Literal interpretation of Rule 5 infers that applicability of KKC will be governed by Rule 5 (Explanation 1) and KKC will apply in all cases, where amount was not received up to 31st May, 2016 (Explanation 2). This interpretation will lead to levy of KKC on outstanding amount as on 31st May, 2016. Not only this, this interpretation of Rule 5 will also lead to levy of tax on outstanding amount pertaining to new services e.g. transportation of goods by vessel from a place outside India up to the customs station of clearance.
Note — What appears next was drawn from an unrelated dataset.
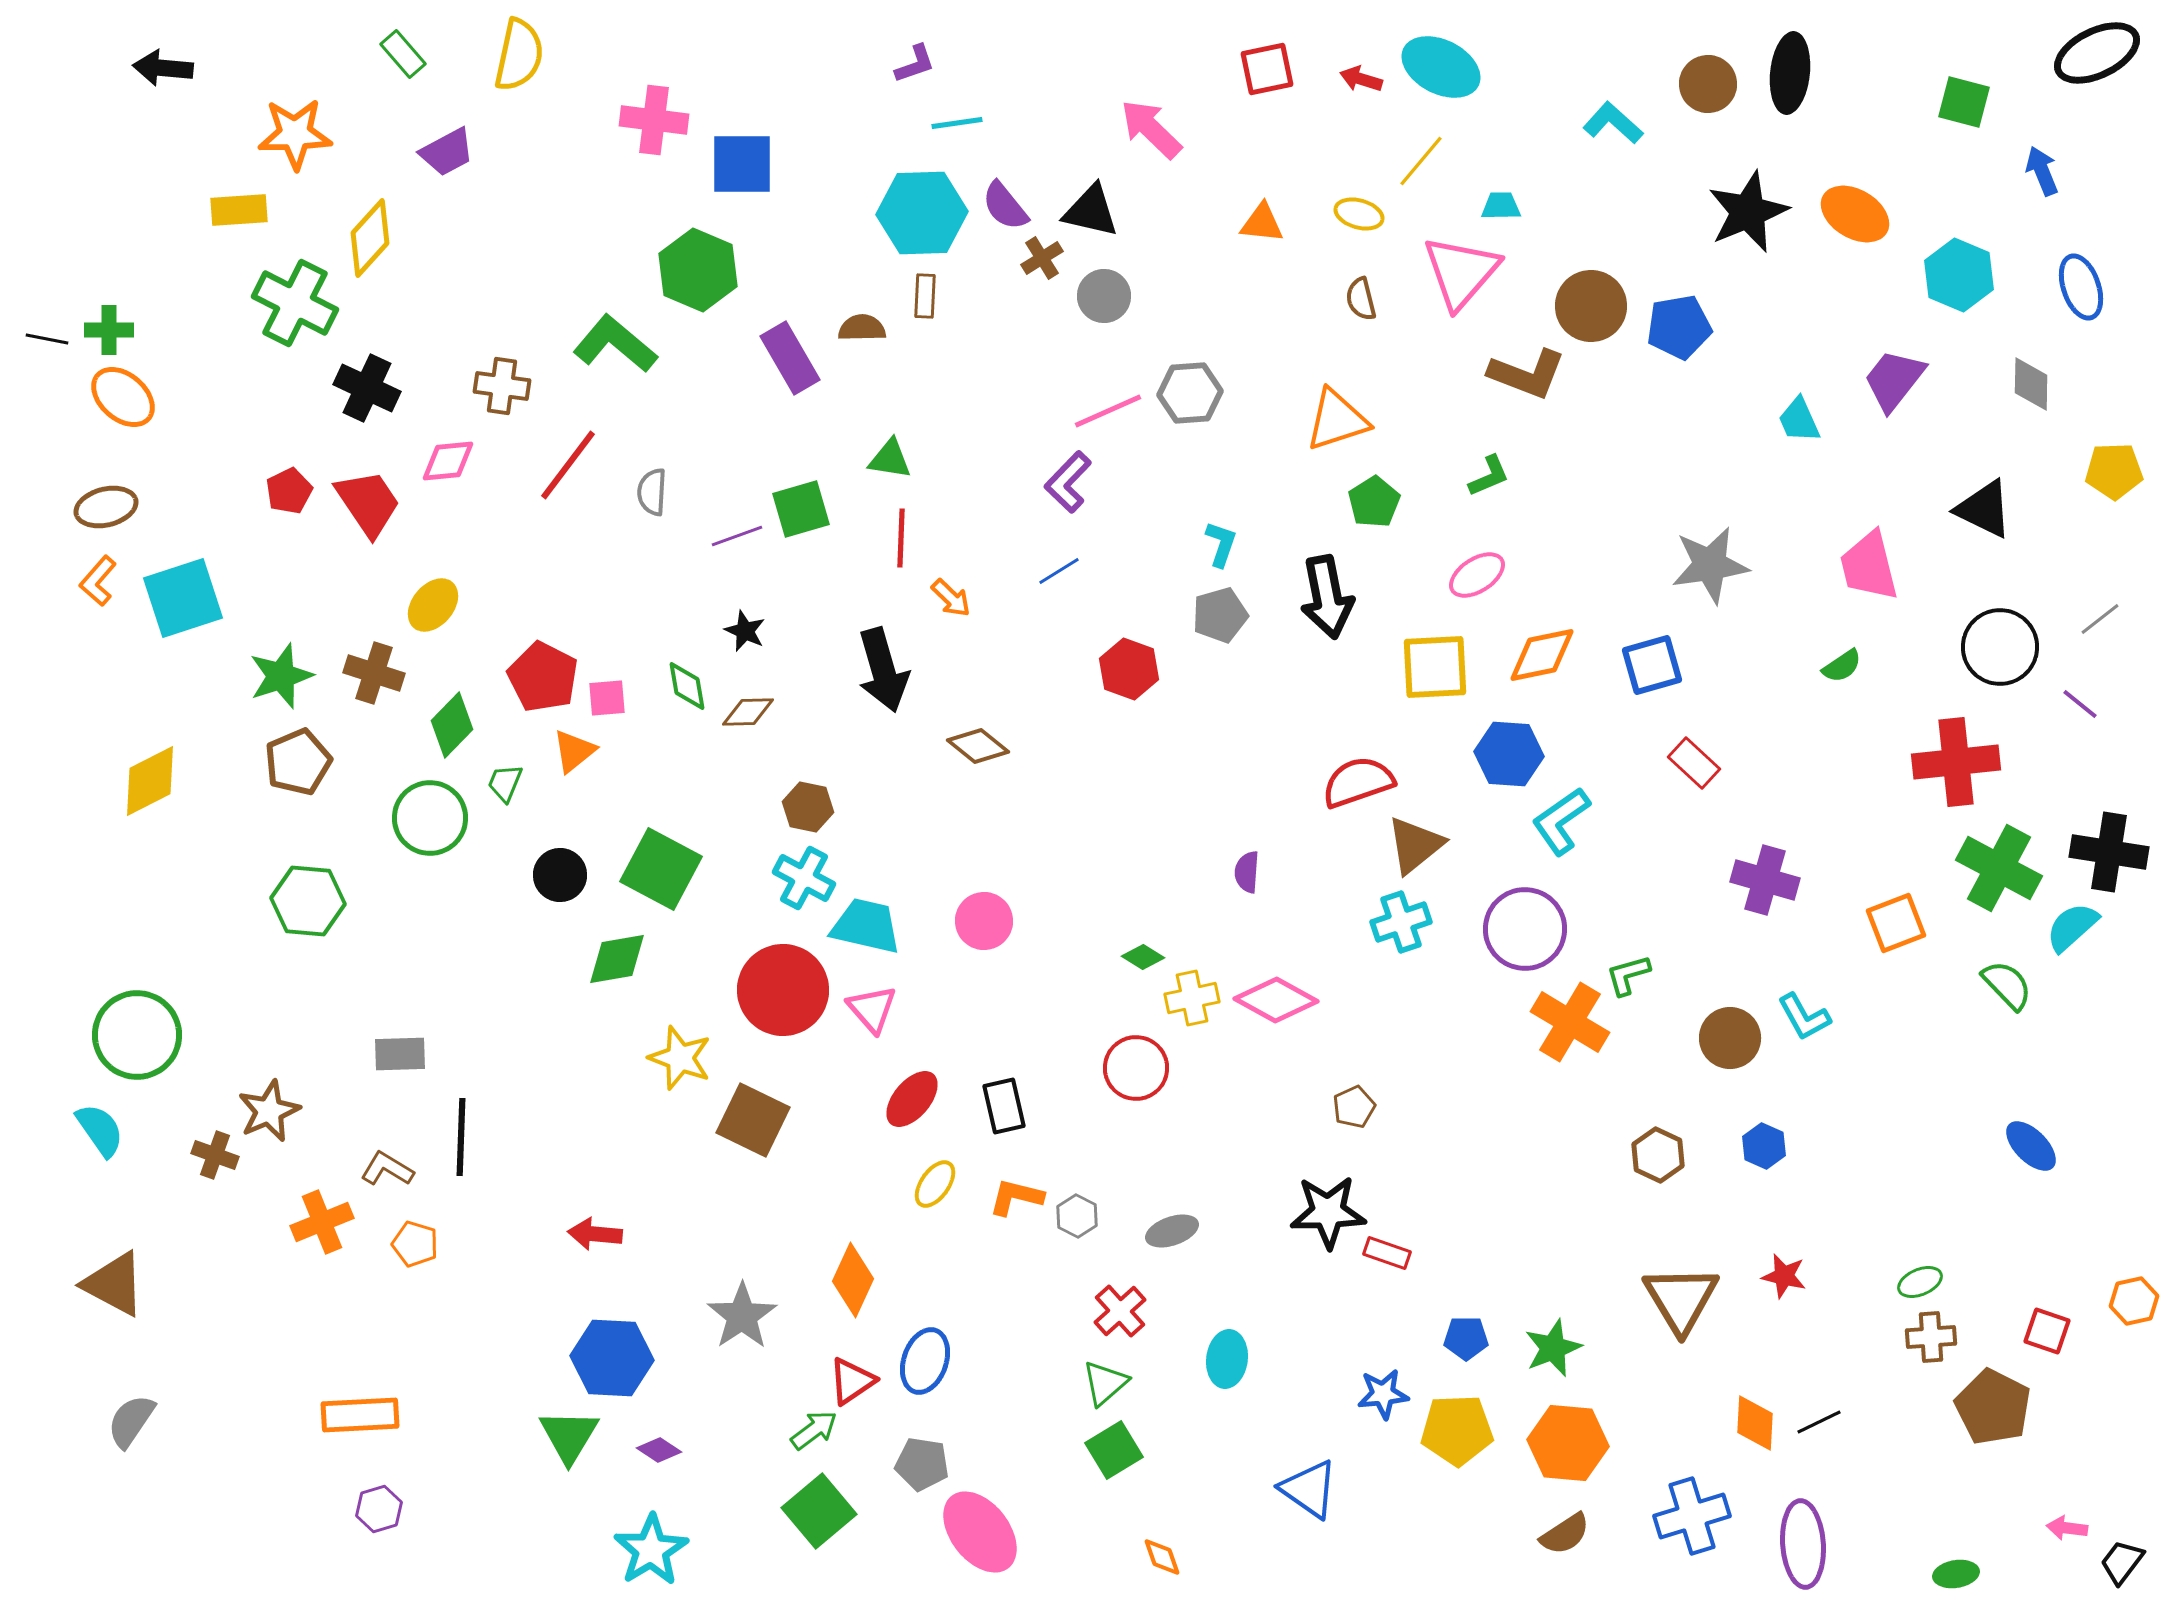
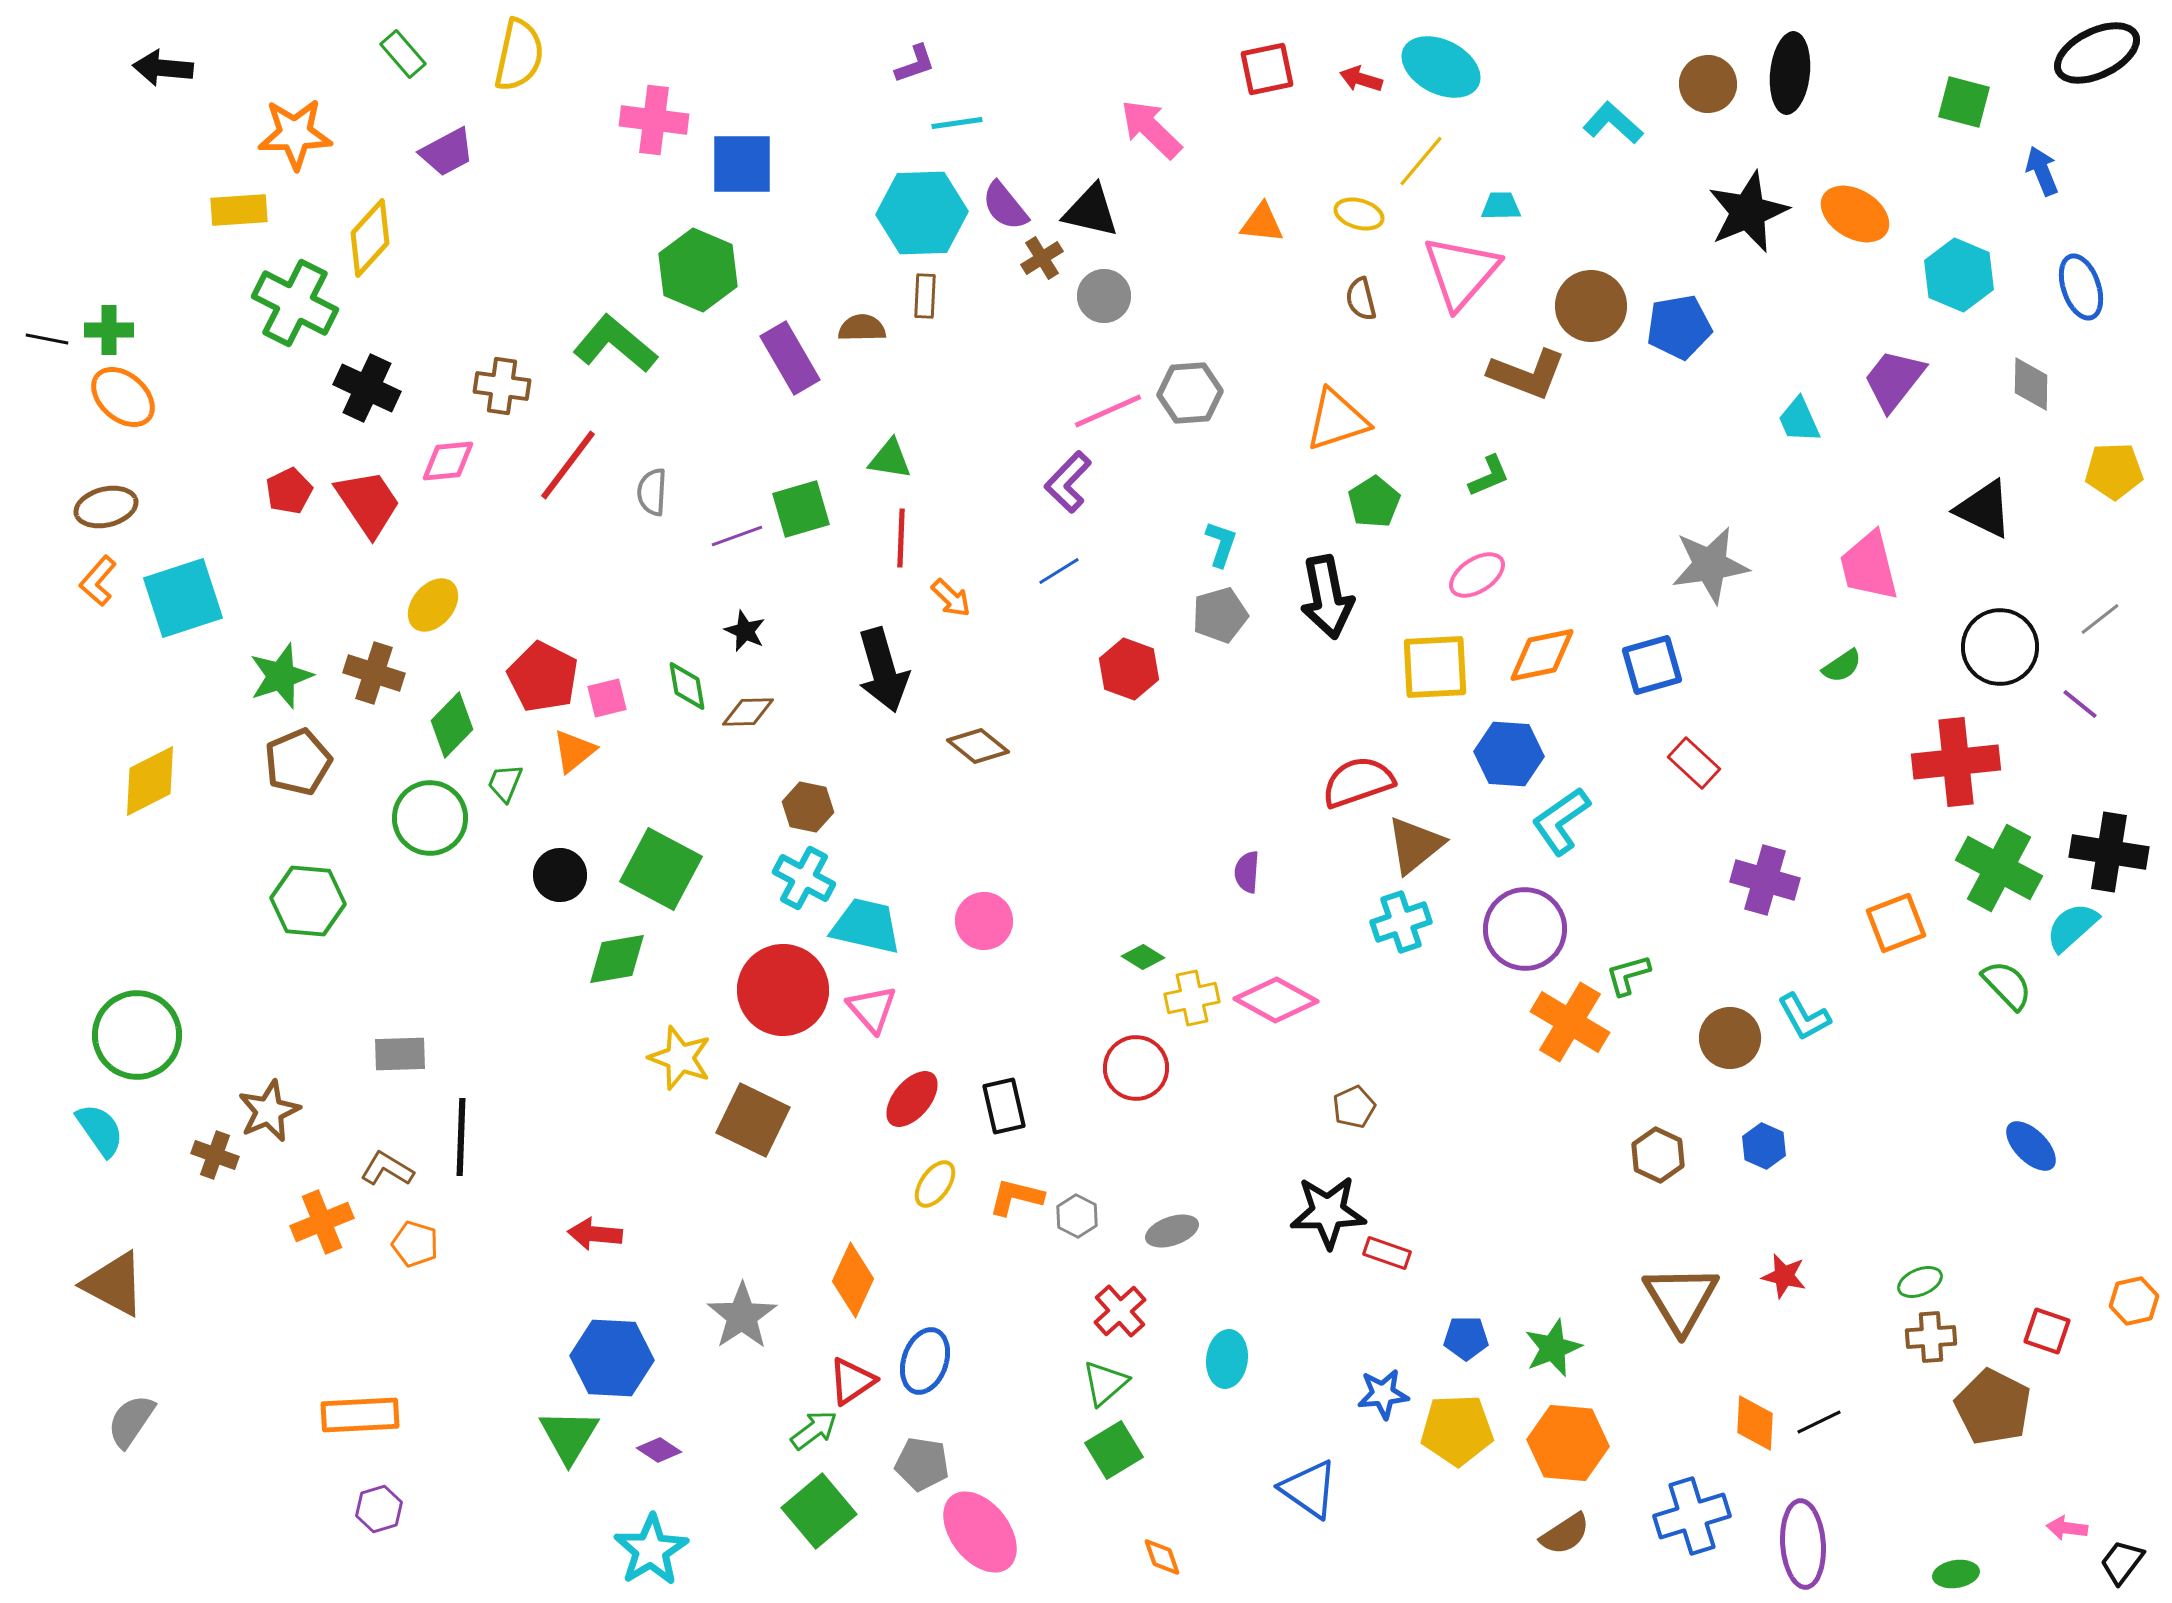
pink square at (607, 698): rotated 9 degrees counterclockwise
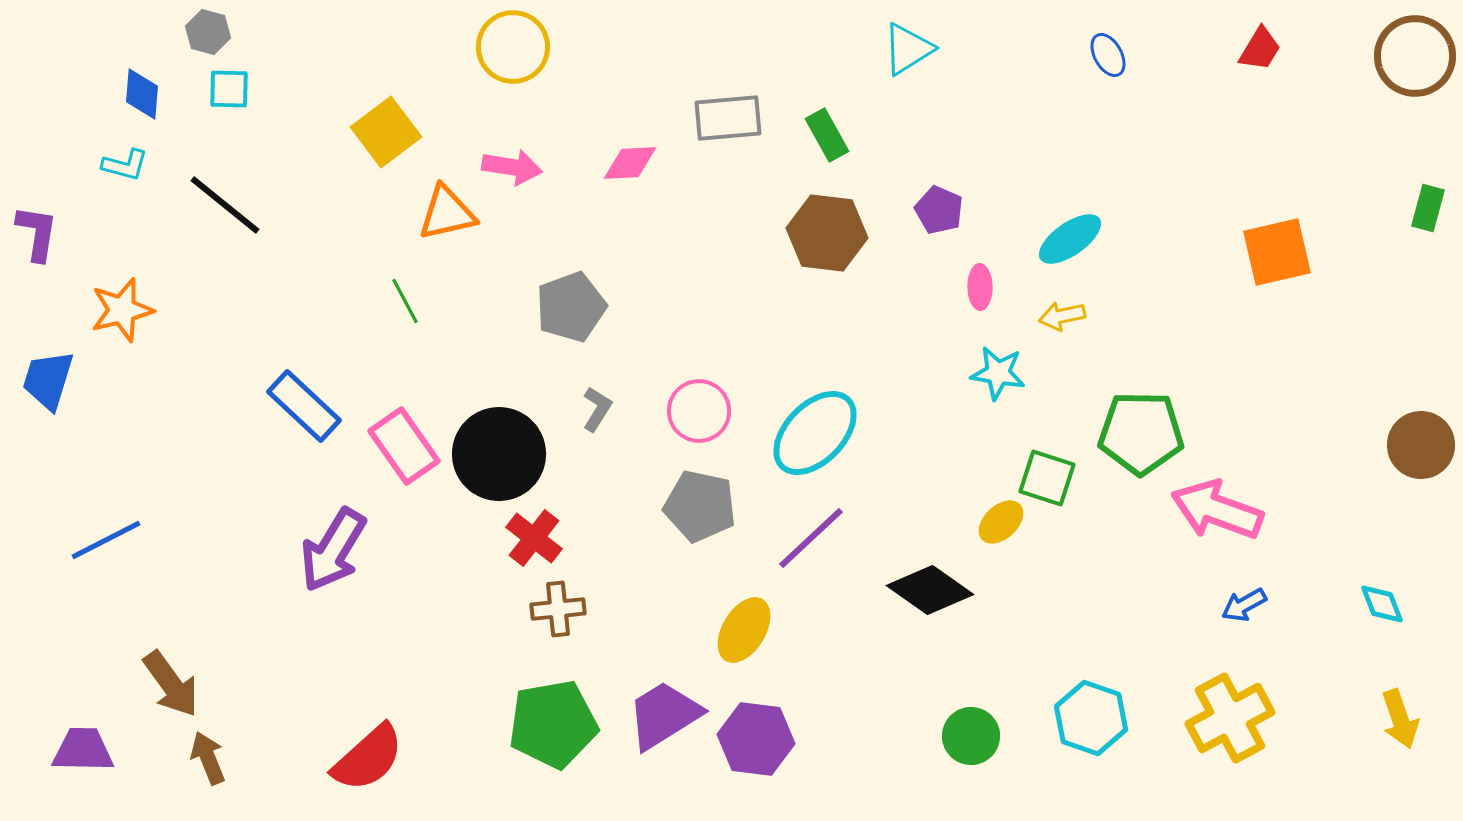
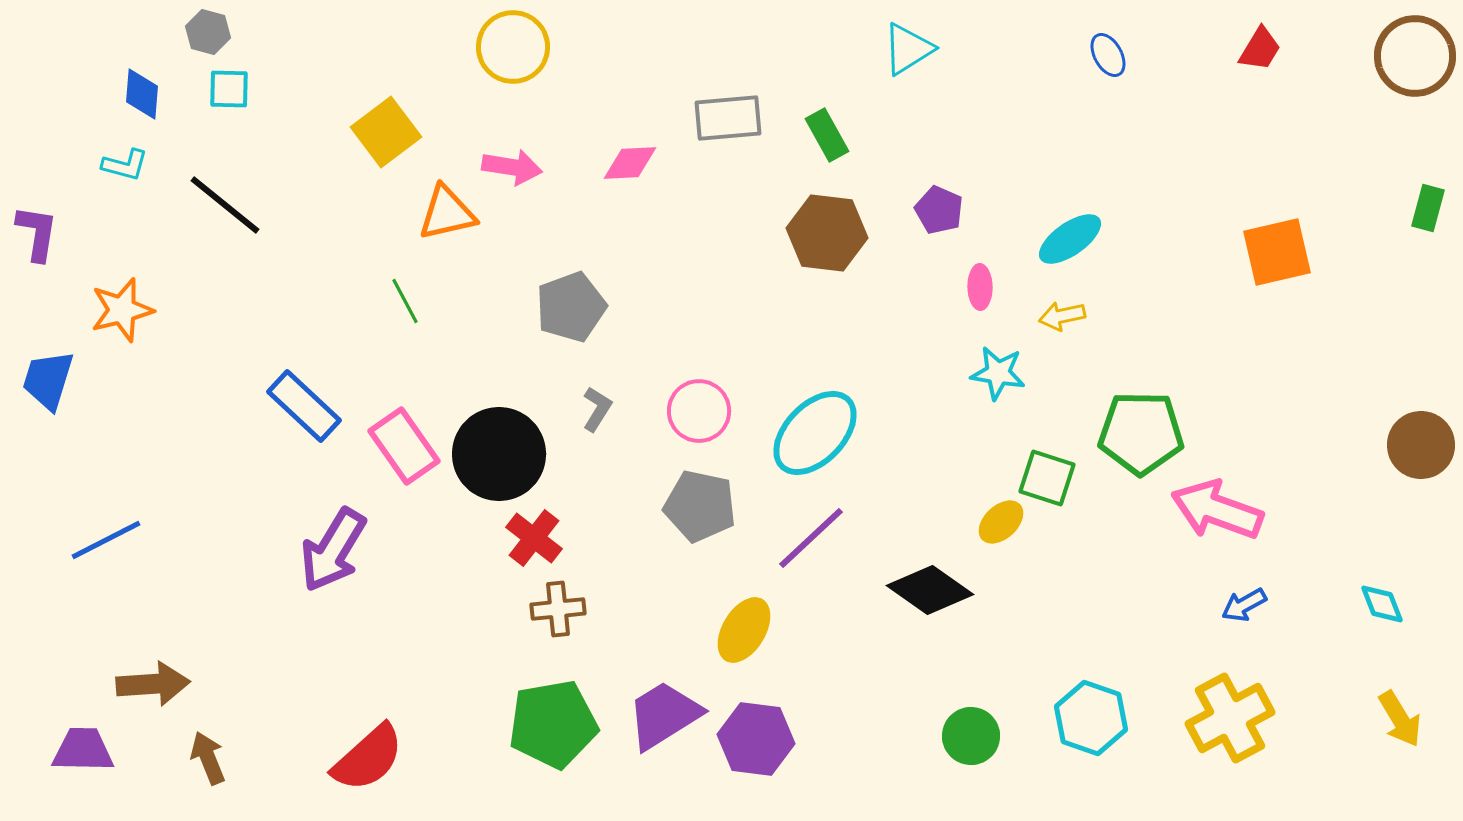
brown arrow at (171, 684): moved 18 px left; rotated 58 degrees counterclockwise
yellow arrow at (1400, 719): rotated 12 degrees counterclockwise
Suppose, one freight forwarder has debtors of Rs. 300 Cr as on 31st May, 2016, he is supposed to pay service tax @ 15% on Rs. 90 Cr (30% of Rs. 300).

In author’s view, Rule 5 should be read with Section 66B of the Finance Act, 1994 i.e. charging section and accordingly Rule 5 should apply only in respect of cases where services are provided on or after 1st June, 2016 meaning thereby no KKC on debtors outstanding as on 31st May, 2016.

To avoid confusion, Central Government has issued Notification No. 35/2016-ST dated 23rd June, 2016 so as to exempt taxable services w.r.t. which the invoice for the service has been issued on or before 31st May, 2016 from levy of KKC subject to the condition that provision of service has been completed before 31st May, 2016. On similar lines, exemption has been issued for transportation of goods by a vessel from outside India up to customs station in India with respect to which the invoice for the service has been issued on or before 31st May, 2016 subject to conditions (Notification No. 36/2016-ST dated 23rd June, 2016).